Now, this might sound not-that-fun. Admittedly, I wouldn’t call it fun either. But it was incredible, cathartic, necessary; honestly, a little bit transcendental. To feel connected to nature, to process, to remember - to reclaim my own brain in order to help me understand and befriend what the hell is going on inside my life, rather than consuming what the hell is going on in other people’s (often fictional people’s) lives. 

And, important point here: NONE of this would have happened had I done the hike, but as I normally would have - listening to a podcast on the way up, and taking photos of the sunrise. Both fine activities, and obviously, I would have still noticed the sunrise, but I would not have created the spaciousness needed in my brain in the lead up, and the distraction of the podcast and picture-taking would have almost certainly have precluded an experience like the one I had.  

Then I got home and it started to feel like I was waiting out the clock till 11am. I got REAL antsy. Surely something had happened while I was off screens - an emergency, what if my mom wasn’t ok but for some reason the break-through call mechanism wasn’t working? What if it really was daylight saving time and the podcast host was waiting and then gave up on me and I got a bad review for not showing up? 

11am fiiiiinalllly arrived; I jumped on my phone, and computer, and…. Nothing. I mean sure, I had had texts and emails come in, but nothing urgent… not by a long shot. I called my mom, she was fine. 

At 11:30am, my podcast hosts and I joined up on the recording platform; business as usual, nothing awry, excited but calm, and we had a great time. 

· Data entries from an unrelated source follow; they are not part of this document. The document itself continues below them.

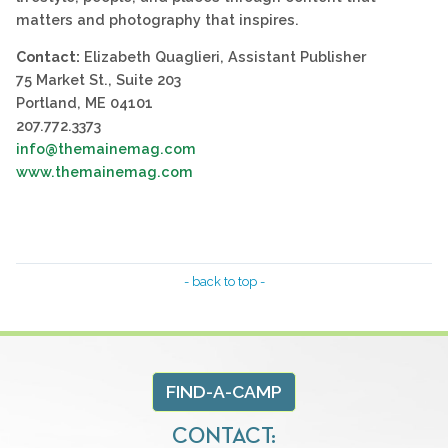
matters and photography that inspires.
Contact:
Elizabeth Quaglieri, Assistant Publisher
75 Market St., Suite 203
Portland, ME 04101
207.772.3373
info@themainemag.com
www.themainemag.com
- back to top -
FIND-A-CAMP
CONTACT: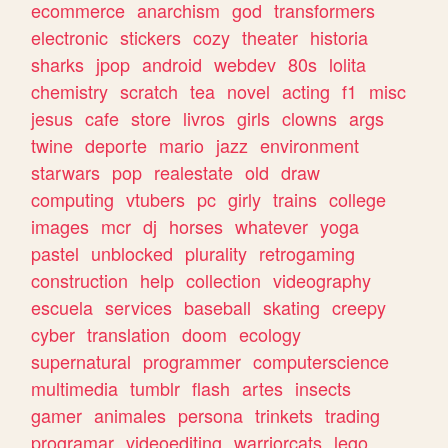
ecommerce
anarchism
god
transformers
electronic
stickers
cozy
theater
historia
sharks
jpop
android
webdev
80s
lolita
chemistry
scratch
tea
novel
acting
f1
misc
jesus
cafe
store
livros
girls
clowns
args
twine
deporte
mario
jazz
environment
starwars
pop
realestate
old
draw
computing
vtubers
pc
girly
trains
college
images
mcr
dj
horses
whatever
yoga
pastel
unblocked
plurality
retrogaming
construction
help
collection
videography
escuela
services
baseball
skating
creepy
cyber
translation
doom
ecology
supernatural
programmer
computerscience
multimedia
tumblr
flash
artes
insects
gamer
animales
persona
trinkets
trading
programar
videoediting
warriorcats
lego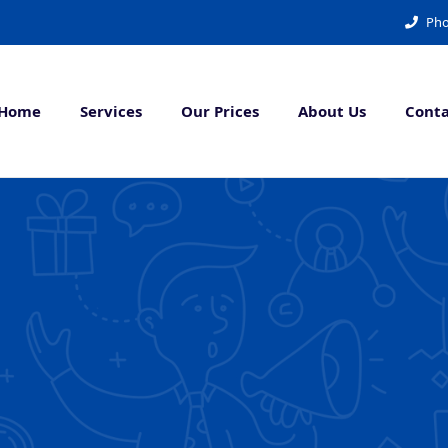
Pho
Home
Services
Our Prices
About Us
Conta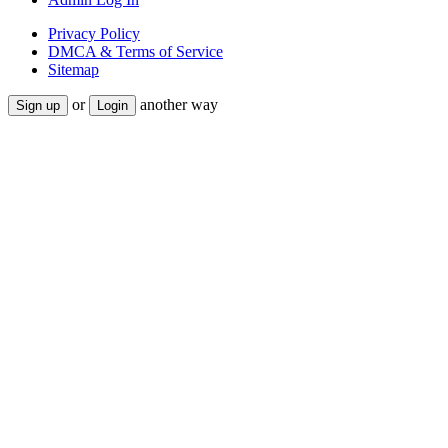
Privacy Policy
DMCA & Terms of Service
Sitemap
or
another way
Sign up
Login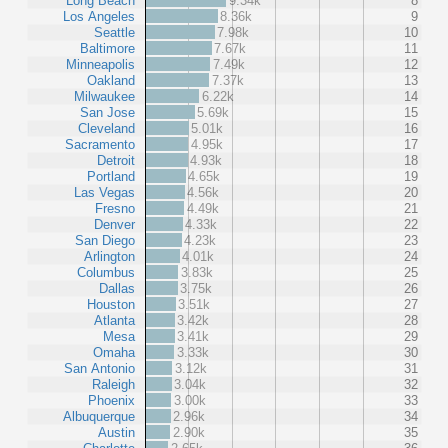
Long Beach
9.34k
8
Los Angeles
8.36k
9
Seattle
7.98k
10
Baltimore
7.67k
11
Minneapolis
7.49k
12
Oakland
7.37k
13
Milwaukee
6.22k
14
San Jose
5.69k
15
Cleveland
5.01k
16
Sacramento
4.95k
17
Detroit
4.93k
18
Portland
4.65k
19
Las Vegas
4.56k
20
Fresno
4.49k
21
Denver
4.33k
22
San Diego
4.23k
23
Arlington
4.01k
24
Columbus
3.83k
25
Dallas
3.75k
26
Houston
3.51k
27
Atlanta
3.42k
28
Mesa
3.41k
29
Omaha
3.33k
30
San Antonio
3.12k
31
Raleigh
3.04k
32
Phoenix
3.00k
33
Albuquerque
2.96k
34
Austin
2.90k
35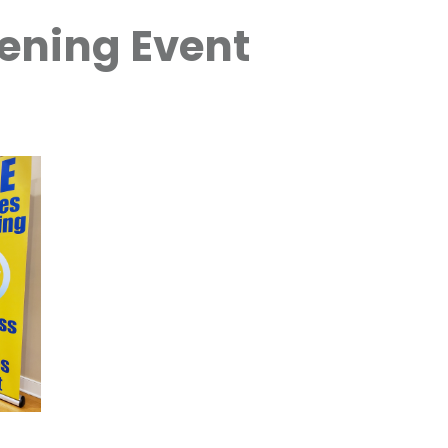
ening Event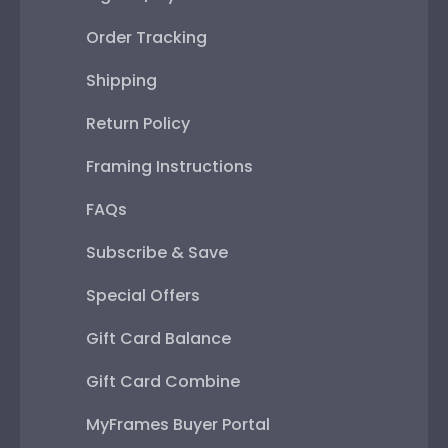
Order Tracking
Shipping
Return Policy
Framing Instructions
FAQs
Subscribe & Save
Special Offers
Gift Card Balance
Gift Card Combine
MyFrames Buyer Portal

I wish I could share now that I spent the rest of the day off screens. That I used that magical sunrise experience and the screen-free momentum and leaned into all of that wonder, spaciousness, stark beauty, or at least pragmatic house projects that had marked my previous 24 hours. 

But, no. I had lunch and dove back into some fictional Netflix drama, essentially about people doing their stressful high-level jobs and dealing with the normal ho-hummery of being human, while asking themselves the very same existential questions. 

I had almost giddily looked forward to ‘treating myself’ to a little downtime with these made-up people, and indeed I believe that there is space for that in our lives.

But instead of it being consumed like a treat (aka a limited quantity to be consciously enjoyed), I frittered the rest of the day away consuming digital content, and went to bed feeling soul-tired, a bit sad, and like I had missed an opportunity of some kind. 

Thank god, today is a new day and we get to decide all over again… what kind of day do we want to have? 

I don’t think I need to do another complete 24 hours off screens till next month, but how could I reduce my screen time consumption such to just make a little more space for ALL of these other experiences that exist in life? To either inch my life toward the better, deeper, more meaningful, and/or move the world in this direction? 

And, I have the same questions for you.